With 16 bits, you can theoretically display 65,536 colors, but Apple scaled that back to simplify things. By using 5 bits per color channel, it was easy to map images from 24-bit color space to Apple’s 15-bit color space, and 32,768 colors was a huge improvement over 256. TidBITS’ Glenn Fleishman writes,
“…16-bit video is more than adequate for video replay and most multimedia. Although full-screen, full-motion, 24-bit-per-pixel video capture is possible . . . most video is sampled down to 16 bits, or initially digitized at that bit depth. No more than 16 bits is necessary for representing the dynamic range (or numbers of discrete colors) that occur in a standard video signal.”
He also notes that “Apple believes that few non-experts can distinguish between 16- and 24-bit video.” Macworld refers to this video mode as “near-photo-realistic”, and most non-pro users agreed that it was plenty good enough. The new video setting was simply listed as “thousands” in the Monitors control panel, just as 24-bit video was and remains “millions”, and it looked great.
Apple’s original thousands of colors setting was plenty good enough for watching QuickTime movies and looking at photos. For critical color adjustment, 24-bit video with its millions of colors was better, but 15-bit video was nice, kept costs down, and typically provided better speed than 24-bit video on those old Macs.
“The difference that makes no difference is no difference.” – William James
Today it’s still sometimes recommended to switch older Macs from 24-bit/millions to 16-bit/thousands for viewing YouTube videos, as just one example. And the difference in quality between thousands and millions of colors can be hard to notice – if you’re using a Mac, go to the Monitors control panel or Displays system preference, switch to thousands of colors and see if you notice the difference.
Here’s an example of 24-bit, 16-bit, and 8-bit video using a sunset I shot over Lake Michigan a few years ago.
The 256-color part of the image was made by exporting to a 256 color GIF with dithering off, and the thousands image was done as a screenshot after switching to thousands of colors in my Mac’s Displays system pref. The three images were then put together in Photoshop and saved as a high-quality JPEG image. There are some subtle gradations missing between thousands and millions of colors, but in general, you can see why it was called “near photo realistic”. Even the GIF image is pretty good, selecting 256 colors from a 16 million color palette.
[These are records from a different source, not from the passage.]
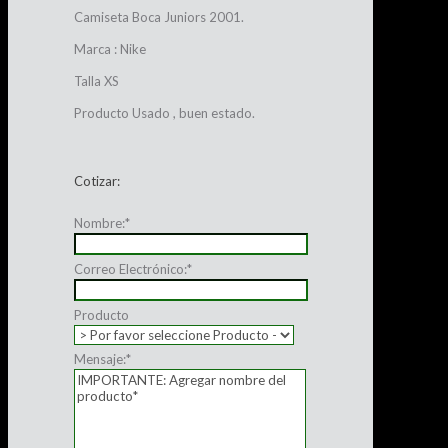
Camiseta Boca Juniors 2001.
Marca : Nike
Talla XS
Producto Usado , buen estado.
Cotizar:
Nombre:
*
Correo Electrónico:
*
Producto
Mensaje:
*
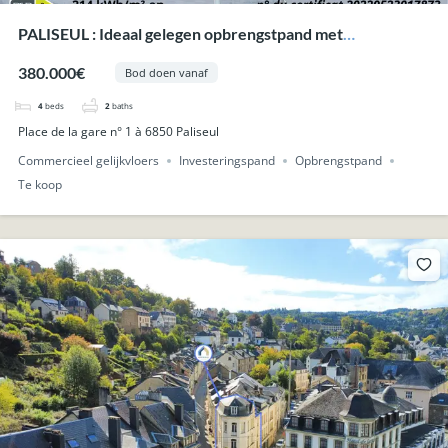
PALISEUL : Ideaal gelegen opbrengstpand met
handelsgelijkvloers en 2 appartementen.
380.000€
Bod doen vanaf
4
beds
2
baths
Place de la gare n° 1 à 6850 Paliseul
Commercieel gelijkvloers
Investeringspand
Opbrengstpand
Te koop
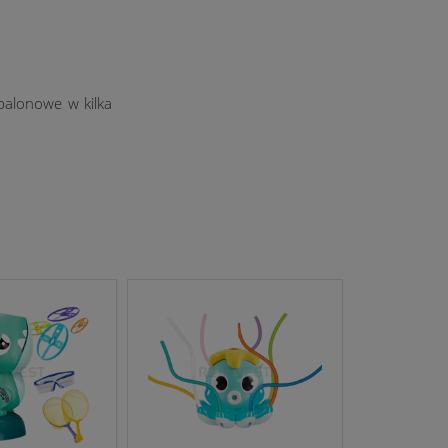
 balonowe w kilka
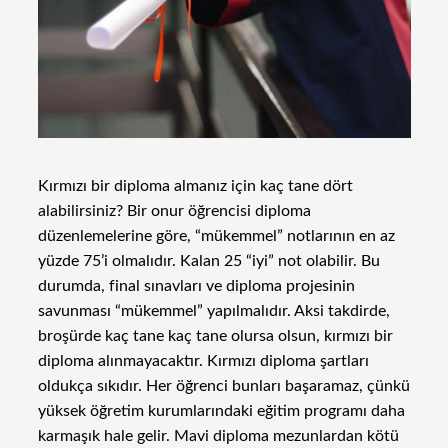
Kırmızı bir diploma almanız için kaç tane dört
alabilirsiniz? Bir onur öğrencisi diploma
düzenlemelerine göre, “mükemmel” notlarının en az
yüzde 75’i olmalıdır. Kalan 25 “iyi” not olabilir. Bu
durumda, final sınavları ve diploma projesinin
savunması “mükemmel” yapılmalıdır. Aksi takdirde,
broşürde kaç tane kaç tane olursa olsun, kırmızı bir
diploma alınmayacaktır. Kırmızı diploma şartları
oldukça sıkıdır. Her öğrenci bunları başaramaz, çünkü
yüksek öğretim kurumlarındaki eğitim programı daha
karmaşık hale gelir. Mavi diploma mezunlardan kötü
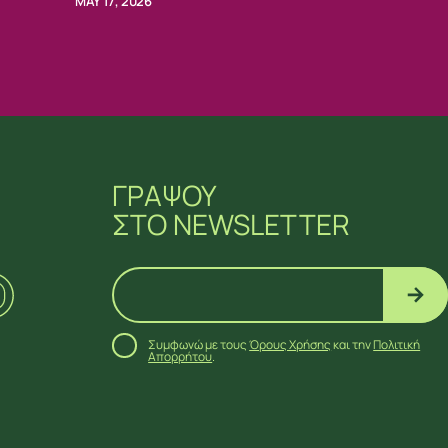
MAY 17, 2026
ΓΡΑΨΟΥ
ΣΤΟ NEWSLETTER
Συμφωνώ με τους
Όρους Χρήσης
και την
Πολιτική
Απορρήτου
.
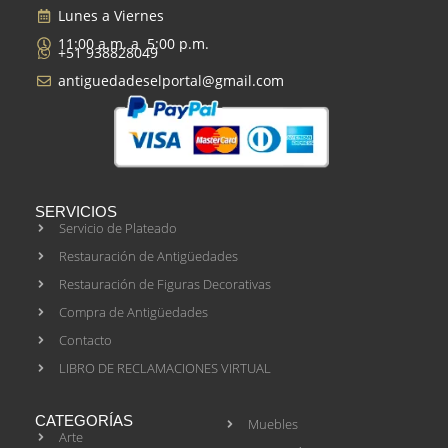
Lunes a Viernes
11:00 a.m. a 5:00 p.m.
+51 938828049
antiguedadeselportal@gmail.com
SERVICIOS
Servicio de Plateado
Restauración de Antigüedades
Restauración de Figuras Decorativas
Compra de Antigüedades
Contacto
LIBRO DE RECLAMACIONES VIRTUAL
CATEGORÍAS
Muebles
Arte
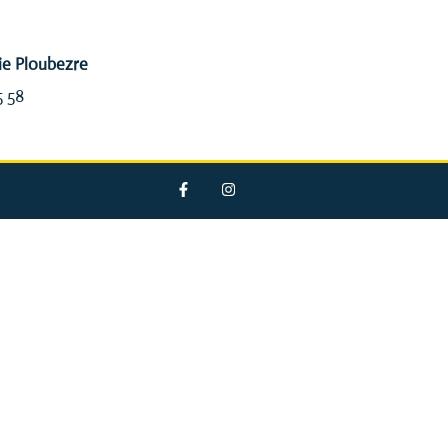
ie Ploubezre
5 58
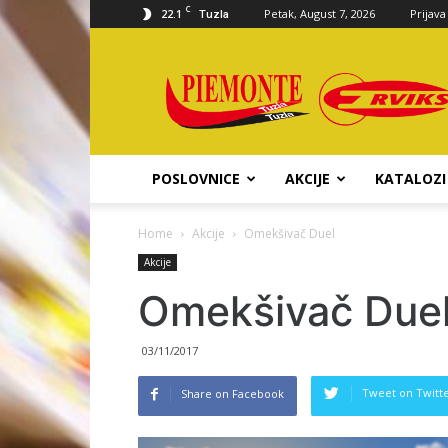
C
22.1
Petak, August 7, 2026
Prijava
Tuzla
Piemonte
d.o.o.
POSLOVNICE
AKCIJE
KATALOZI
Home
Akcije
Omekšivač Duel
Akcije
Omekšivač Due
03/11/2017
Tweet on Twitt
Share on Facebook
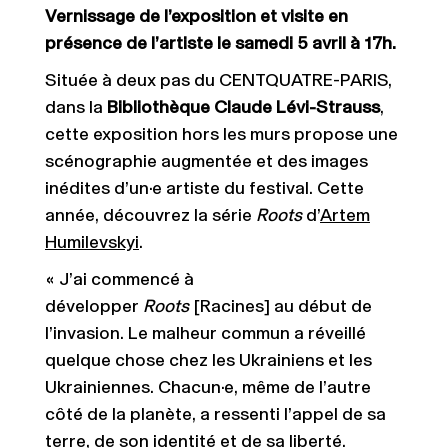
Vernissage de l’exposition et visite en
présence de l’artiste le samedi 5 avril à 17h.
Située à deux pas du CENTQUATRE-PARIS,
dans la
Bibliothèque Claude Lévi-Strauss
,
cette exposition hors les murs propose une
scénographie augmentée et des images
inédites d’un·e artiste du festival. Cette
année, découvrez la série
Roots
d’
Artem
Humilevskyi
.
« J’ai commencé à
développer
Roots
[Racines] au début de
l’invasion. Le malheur commun a réveillé
quelque chose chez les Ukrainiens et les
Ukrainiennes. Chacun·e, même de l’autre
côté de la planète, a ressenti l’appel de sa
terre, de son identité et de sa liberté.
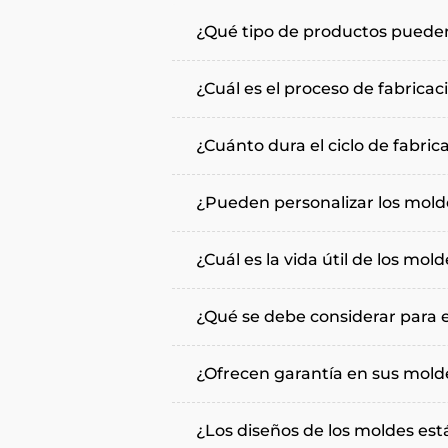
¿Qué tipo de productos pueden
¿Cuál es el proceso de fabrica
¿Cuánto dura el ciclo de fabri
¿Pueden personalizar los mold
¿Cuál es la vida útil de los mol
¿Qué se debe considerar para 
¿Ofrecen garantía en sus mold
¿Los diseños de los moldes est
Unless I had to do very precise color work, thousands of colors would be good enough for everyday use. That said, 24-bit is nicer.
We don’t perceive color as sharply as we do light levels, so I also created a grayscale image from the same sunset. This was simply converted to grayscale in Photoshop:
The 6-bit image was created by saving as a 64-shade GIF image without dithering, and the dithered image was saved as a 64-shade GIF image with dithering on. Why 6 bits? Because the displays in question use 6 bits per color rather than 8, so this should be a reasonable way of simulating the difference.
Again, there are smoother, more subtle gradients in the 8-bit image, but the 6-bit image is pretty darn good, and the dithered one is better than the straight 6-bit image.
I can’t claim that my results emulate what Apple does, and my “thousands” sample is done using 15- or 16-bit color, not the 18-bit color the MacBook and 20″ iMac screens can display, but they should be a step in helping you see and understand the difference that Apple is being sued over.
As much as I like the new 20″ iMac (despite its glossy display), this could give me pause before buying one. I don’t do critical color work, and I’ve certainly been impressed when looking at the iMac at the local Apple Store. Still, I’m glad I know that it doesn’t have a true 24-bits-per-pixel display like all of the other iMacs offer.